The basic mechanism behind the phenomenon is thought to work as follows:

When it is presented with a scene, the brain runs through two processes. First it checks to see if it has seen or experienced any of the things before. If it has, a second process is triggered in a separate part of the brain which alerts the brain's owner that the scene is familiar.

This sense of familiarity can be triggered in error, leading to a feeling of déjà vu - something that 97 per cent of people report having experienced at some point in their lives.

The Leeds researcher, Akira O'Connor, wanted to use hypnosis to separate the two processes, and see if he could provoke a sense of déjà vu when presenting people with a novel situation, according to New Scientist.

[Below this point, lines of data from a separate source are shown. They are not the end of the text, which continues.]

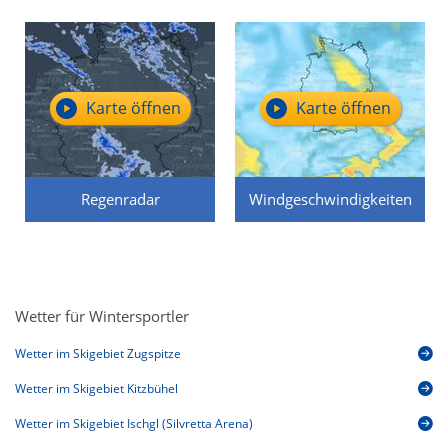
Karte öffnen
Karte öffnen
Regenradar
Windgeschwindigkeiten
Wetter für Wintersportler
Wetter im Skigebiet Zugspitze
Wetter im Skigebiet Kitzbühel
Wetter im Skigebiet Ischgl (Silvretta Arena)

He showed a group of volunteers a set of 24 words. Then the volunteers were hypnotised. While they were in their trance, they were told that when they saw a word in a red box, it would feel familiar but that they wouldn't be sure when they had seen it before. Words in green boxes, meanwhile, would be identified as belonging to the original list of the 24.

Once they were out of their trance, the volunteers were shown another set of 24 words, some from the original list, but others that were new. The words were all framed in various colours, including some in red and some in green.

Of the 18 volunteers, ten reported feeling odd when they saw words that were new and framed in red. Half of those said the sensation was like déjà vu.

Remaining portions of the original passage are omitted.